# Simple hash pass. Make quality Water hash, free.



## MrKhola (May 23, 2008)

This might be helpful to some as it's my basic method to make hash from trim on a budget. It was origionally a reply to a post on using plant matter but it was so long I thought it may be of use. 
It can be done anywhere and most people have the suitable equipment in their kitchen. It's been done in a similar way with as little as 7 grams+ of dry buds- but we were dying for some hash, I would obv reccomend more!

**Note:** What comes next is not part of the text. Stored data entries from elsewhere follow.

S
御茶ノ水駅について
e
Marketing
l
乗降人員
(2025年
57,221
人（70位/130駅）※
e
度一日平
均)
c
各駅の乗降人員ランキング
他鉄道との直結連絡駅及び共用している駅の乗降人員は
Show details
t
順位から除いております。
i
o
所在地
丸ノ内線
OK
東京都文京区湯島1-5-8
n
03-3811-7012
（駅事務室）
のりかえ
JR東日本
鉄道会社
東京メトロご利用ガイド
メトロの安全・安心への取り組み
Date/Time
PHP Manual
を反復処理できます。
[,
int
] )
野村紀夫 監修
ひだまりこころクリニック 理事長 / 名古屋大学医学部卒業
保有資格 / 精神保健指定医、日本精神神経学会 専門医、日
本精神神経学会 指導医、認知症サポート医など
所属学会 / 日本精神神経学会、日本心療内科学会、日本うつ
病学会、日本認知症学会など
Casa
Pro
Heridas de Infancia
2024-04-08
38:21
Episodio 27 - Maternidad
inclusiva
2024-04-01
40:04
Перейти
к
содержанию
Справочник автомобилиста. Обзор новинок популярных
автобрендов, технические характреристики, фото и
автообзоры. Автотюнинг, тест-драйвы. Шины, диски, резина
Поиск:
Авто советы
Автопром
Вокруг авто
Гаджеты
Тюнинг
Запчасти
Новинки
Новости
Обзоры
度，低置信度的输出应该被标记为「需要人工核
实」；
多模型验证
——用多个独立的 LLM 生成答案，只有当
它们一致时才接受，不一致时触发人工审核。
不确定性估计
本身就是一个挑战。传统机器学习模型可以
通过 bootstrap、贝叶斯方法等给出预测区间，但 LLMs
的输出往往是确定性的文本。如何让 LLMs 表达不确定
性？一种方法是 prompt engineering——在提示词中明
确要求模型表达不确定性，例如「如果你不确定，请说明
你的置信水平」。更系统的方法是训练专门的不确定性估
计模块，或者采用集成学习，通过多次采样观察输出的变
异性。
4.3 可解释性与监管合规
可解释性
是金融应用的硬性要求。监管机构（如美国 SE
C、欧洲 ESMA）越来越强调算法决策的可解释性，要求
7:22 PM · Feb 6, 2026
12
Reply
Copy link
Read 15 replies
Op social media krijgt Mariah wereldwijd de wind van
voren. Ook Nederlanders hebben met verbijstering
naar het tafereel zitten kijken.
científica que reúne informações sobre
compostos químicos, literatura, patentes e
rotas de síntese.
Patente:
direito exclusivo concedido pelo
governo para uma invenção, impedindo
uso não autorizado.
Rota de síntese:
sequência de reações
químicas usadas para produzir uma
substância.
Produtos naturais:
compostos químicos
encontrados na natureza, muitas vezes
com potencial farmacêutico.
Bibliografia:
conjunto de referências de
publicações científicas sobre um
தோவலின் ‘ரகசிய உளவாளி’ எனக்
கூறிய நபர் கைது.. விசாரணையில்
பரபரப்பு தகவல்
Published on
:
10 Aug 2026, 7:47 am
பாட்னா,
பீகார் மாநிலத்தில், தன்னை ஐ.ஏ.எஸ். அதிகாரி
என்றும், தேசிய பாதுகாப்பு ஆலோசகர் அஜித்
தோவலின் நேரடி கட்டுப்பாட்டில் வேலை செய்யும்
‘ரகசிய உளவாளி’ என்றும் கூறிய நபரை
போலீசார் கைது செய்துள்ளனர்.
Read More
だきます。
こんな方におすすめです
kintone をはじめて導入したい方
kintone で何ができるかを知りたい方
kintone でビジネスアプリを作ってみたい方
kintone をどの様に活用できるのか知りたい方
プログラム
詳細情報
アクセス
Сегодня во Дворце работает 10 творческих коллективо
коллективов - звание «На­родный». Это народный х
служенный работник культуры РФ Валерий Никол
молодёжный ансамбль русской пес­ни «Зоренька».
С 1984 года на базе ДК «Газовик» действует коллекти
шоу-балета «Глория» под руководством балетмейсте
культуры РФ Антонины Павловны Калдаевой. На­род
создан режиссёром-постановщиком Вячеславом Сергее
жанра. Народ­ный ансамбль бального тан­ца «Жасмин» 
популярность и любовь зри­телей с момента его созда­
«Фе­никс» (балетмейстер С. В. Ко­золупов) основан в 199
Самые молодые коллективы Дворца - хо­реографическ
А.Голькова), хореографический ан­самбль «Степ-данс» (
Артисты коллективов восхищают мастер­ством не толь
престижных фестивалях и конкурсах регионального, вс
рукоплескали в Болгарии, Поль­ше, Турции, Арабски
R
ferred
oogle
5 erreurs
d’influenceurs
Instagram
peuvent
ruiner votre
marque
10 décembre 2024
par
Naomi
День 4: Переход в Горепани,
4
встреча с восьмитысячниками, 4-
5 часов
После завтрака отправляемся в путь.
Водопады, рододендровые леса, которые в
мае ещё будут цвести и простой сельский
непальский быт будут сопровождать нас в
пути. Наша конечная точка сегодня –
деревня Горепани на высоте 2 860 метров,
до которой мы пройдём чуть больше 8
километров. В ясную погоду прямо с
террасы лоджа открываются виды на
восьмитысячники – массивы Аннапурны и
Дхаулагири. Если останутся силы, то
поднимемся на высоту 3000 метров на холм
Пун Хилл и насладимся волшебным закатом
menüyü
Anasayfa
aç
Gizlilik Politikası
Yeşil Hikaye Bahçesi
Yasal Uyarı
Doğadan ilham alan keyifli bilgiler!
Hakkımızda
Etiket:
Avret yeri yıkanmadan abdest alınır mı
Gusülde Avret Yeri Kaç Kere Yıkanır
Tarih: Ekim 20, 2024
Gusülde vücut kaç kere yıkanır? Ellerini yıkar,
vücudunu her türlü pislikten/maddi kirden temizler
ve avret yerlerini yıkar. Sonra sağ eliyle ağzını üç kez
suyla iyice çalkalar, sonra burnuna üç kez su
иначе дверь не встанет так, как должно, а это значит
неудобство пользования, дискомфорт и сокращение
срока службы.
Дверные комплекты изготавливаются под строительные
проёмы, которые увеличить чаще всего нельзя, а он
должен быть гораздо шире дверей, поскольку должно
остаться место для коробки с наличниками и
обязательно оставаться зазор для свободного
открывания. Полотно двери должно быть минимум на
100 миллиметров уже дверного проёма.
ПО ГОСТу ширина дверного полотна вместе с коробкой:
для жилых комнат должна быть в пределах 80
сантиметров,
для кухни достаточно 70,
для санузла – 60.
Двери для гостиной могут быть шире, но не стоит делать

> Here is the Hash pass that i use for my trim... or most of it - Please note I am writing how I make hash from trim, it might need a little adjustment for leaf material and the yeilds will not be as big or potent. You may also need to adjust screen size accordingly. The basics, however, are exactly the same.
> 
> What you need: Plenty of chilled, Icy water + ice cubes if poss, A blender or blitzer, some large, wide jugs and a funnel (not bottles- unless u cut off the tops- so you can siphon off water and get to the hash) and lastly and most importantly- A screen.
> Now alot of people use expensive silk screens or bubble-bags but on a budget you can use a thin, fine nylon screen- just dont expect it to last. Now I get mine from the bottom of a collapsable laundry bin I can buy cheap (£2)- It works great. An artists silk screen from an art-shop is ideal and more reusable. I find I can manipulate the size of Nylon screens myself though; a blessing if too thin, a curse if too coarse!
> ...


----------



## Jack747 (Jun 24, 2008)

Good read. Ill be sure to try this when I'm short of materials.


----------



## indecline (Feb 8, 2011)

Ill have to try this i have about an ounce or more of trimmings which i have just been shaking around and sprinkling the powder from the bottom of the box onto a joint, i gues its the same stuff just not as fine.


----------



## MrKhola (Feb 10, 2011)

Oh it is!  Just a little fiddly and time consuming compared to expensive bubble-bags etc..

I've refined my technique a little now (3 yrs on!) but the basics are the same... Make the trich's nice n' 'stiff' with coldness and just remember THC/hash is non water-soluble..

Have tried many diff screen alternatives but still find cheap nylon gives a great result!!

Enjoy Indecline! I too am down to my trim now  .... roll on the Jacky White!!

Peace to all


----------